# Lab 3.5.3 Solutions: Vector Database Comparison

Complete solutions with GPU benchmarks and production recommendations.

## Setup

In [None]:
import sys
sys.path.insert(0, '..')

from pathlib import Path
from typing import List, Dict, Any, Tuple
import numpy as np
import torch
import time
import shutil
import tempfile

from langchain.schema import Document
from langchain.text_splitter import RecursiveCharacterTextSplitter
from langchain_huggingface import HuggingFaceEmbeddings
from langchain_community.vectorstores import Chroma

print(f"GPU: {torch.cuda.get_device_name(0) if torch.cuda.is_available() else 'None'}")
print(f"CUDA available: {torch.cuda.is_available()}")

In [None]:
# Load and chunk documents
def prepare_data():
    documents = []
    for file_path in Path("../data/sample_documents").glob("*.md"):
        content = file_path.read_text(encoding='utf-8')
        documents.append(Document(
            page_content=content,
            metadata={"source": file_path.name}
        ))
    
    splitter = RecursiveCharacterTextSplitter(chunk_size=500, chunk_overlap=100)
    chunks = splitter.split_documents(documents)
    return chunks

chunks = prepare_data()
print(f"Prepared {len(chunks)} chunks for testing")

# Load embedding model
device = "cuda" if torch.cuda.is_available() else "cpu"
embedding_model = HuggingFaceEmbeddings(
    model_name="BAAI/bge-large-en-v1.5",
    model_kwargs={"device": device},
    encode_kwargs={"normalize_embeddings": True, "batch_size": 64}
)
print(f"Embedding model loaded on {device}")

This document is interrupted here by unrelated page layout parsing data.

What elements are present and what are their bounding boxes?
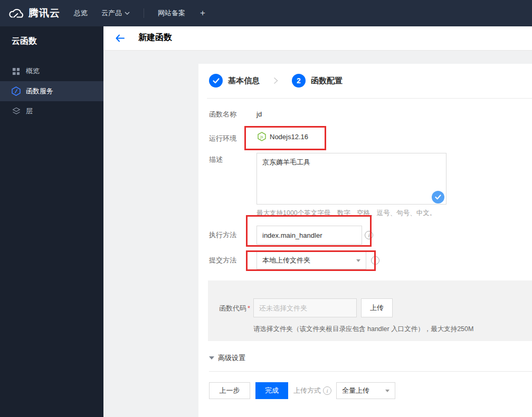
scf-hexagon-icon [12,86,21,96]
submit-method-info-icon[interactable] [371,256,379,265]
sidebar-item-label: 层 [26,106,33,116]
nav-products[interactable]: 云产品 [101,8,130,18]
nodejs-icon: js [258,132,266,141]
runtime-label: 运行环境 [209,133,253,144]
step-indicator: 基本信息 2 函数配置 [209,74,343,88]
runtime-value: Nodejs12.16 [270,133,308,141]
sidebar-menu: 概览 函数服务 层 [0,61,103,121]
runtime-value-row: js Nodejs12.16 [258,132,308,141]
back-arrow-icon[interactable] [115,34,125,45]
footer-actions: 上一步 完成 上传方式 全量上传 [209,382,395,399]
submit-method-select[interactable]: 本地上传文件夹 [256,251,366,269]
grid-icon [12,66,21,76]
function-code-section: 函数代码* 上传 请选择文件夹（该文件夹根目录应包含 handler 入口文件）… [208,280,532,341]
nav-divider [144,8,144,18]
finish-button[interactable]: 完成 [255,382,288,399]
previous-step-button[interactable]: 上一步 [209,382,250,399]
nav-website-beian[interactable]: 网站备案 [158,8,185,18]
select-caret-icon [385,390,390,392]
handler-label: 执行方法 [209,226,253,245]
submit-method-value: 本地上传文件夹 [262,256,310,265]
chevron-down-icon [125,12,130,15]
function-code-label: 函数代码* [219,304,250,313]
create-function-panel: 基本信息 2 函数配置 函数名称 jd 运行环境 js Nodejs12.16 … [198,64,532,417]
sidebar-item-label: 函数服务 [26,86,53,96]
handler-info-icon[interactable] [365,231,373,239]
upload-mode-value: 全量上传 [342,386,369,395]
triangle-down-icon [209,356,214,360]
top-navigation: 总览 云产品 网站备案 + [74,0,205,26]
brand-name: 腾讯云 [28,6,60,20]
function-name-value: jd [256,109,262,120]
step2-label: 函数配置 [311,76,343,86]
nav-overview[interactable]: 总览 [74,8,88,18]
nav-add-tab[interactable]: + [200,8,205,18]
upload-mode-info-icon[interactable] [323,386,331,395]
function-name-label: 函数名称 [209,109,253,120]
description-textarea[interactable]: 京东薅羊毛工具 [256,153,446,205]
step1-label: 基本信息 [228,76,260,86]
advanced-settings-toggle[interactable]: 高级设置 [209,353,245,363]
handler-input[interactable] [256,226,362,245]
description-hint: 最大支持1000个英文字母、数字、空格、逗号、句号、中文。 [256,209,436,218]
step-chevron-icon [273,77,278,84]
topbar: 腾讯云 总览 云产品 网站备案 + [0,0,532,26]
sidebar-title: 云函数 [0,26,103,55]
description-label: 描述 [209,154,253,165]
upload-mode-select[interactable]: 全量上传 [336,382,395,399]
svg-text:js: js [260,134,263,139]
select-caret-icon [356,259,360,262]
sidebar: 云函数 概览 函数服务 [0,26,103,417]
folder-path-input[interactable] [253,298,357,317]
page-title: 新建函数 [138,32,172,43]
page-header: 新建函数 [103,26,532,51]
function-code-hint: 请选择文件夹（该文件夹根目录应包含 handler 入口文件），最大支持250M [253,325,473,334]
tencent-cloud-logo-icon [7,7,24,20]
upload-button[interactable]: 上传 [361,298,393,317]
steps-divider [207,98,532,99]
submit-method-label: 提交方法 [209,251,253,269]
sidebar-item-function-service[interactable]: 函数服务 [0,81,103,101]
sidebar-item-label: 概览 [26,66,40,76]
step1-done-check-icon [209,74,223,88]
footer-divider [209,371,532,372]
required-asterisk: * [248,304,250,312]
upload-mode: 上传方式 [293,386,331,395]
sidebar-item-layers[interactable]: 层 [0,101,103,121]
description-valid-check-icon [432,191,444,203]
tencent-cloud-brand[interactable]: 腾讯云 [7,0,60,26]
upload-mode-label: 上传方式 [293,386,321,395]
sidebar-item-overview[interactable]: 概览 [0,61,103,81]
step2-number-badge: 2 [292,74,306,88]
layers-icon [12,106,21,116]
advanced-settings-label: 高级设置 [218,353,245,363]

## Exercise 1 Solution: Implement Vector Store Wrappers

**Task**: Create unified interface for ChromaDB, FAISS, and Qdrant.

In [None]:
class VectorStoreWrapper:
    """Unified interface for vector store operations."""
    
    def __init__(self, name: str):
        self.name = name
        self.store = None
        self.build_time = 0
    
    def build(self, chunks: List[Document], embedding_model) -> float:
        """Build the vector store. Returns build time in seconds."""
        raise NotImplementedError
    
    def search(self, query: str, k: int = 5) -> List[Tuple[Document, float]]:
        """Search for similar documents. Returns (doc, score) tuples."""
        raise NotImplementedError
    
    def cleanup(self):
        """Clean up resources."""
        pass


class ChromaWrapper(VectorStoreWrapper):
    """ChromaDB wrapper."""
    
    def __init__(self):
        super().__init__("ChromaDB")
        self.persist_dir = None
    
    def build(self, chunks: List[Document], embedding_model) -> float:
        self.persist_dir = tempfile.mkdtemp()
        
        start = time.time()
        self.store = Chroma.from_documents(
            documents=chunks,
            embedding=embedding_model,
            persist_directory=self.persist_dir
        )
        self.build_time = time.time() - start
        return self.build_time
    
    def search(self, query: str, k: int = 5) -> List[Tuple[Document, float]]:
        return self.store.similarity_search_with_score(query, k=k)
    
    def cleanup(self):
        if self.persist_dir and Path(self.persist_dir).exists():
            shutil.rmtree(self.persist_dir)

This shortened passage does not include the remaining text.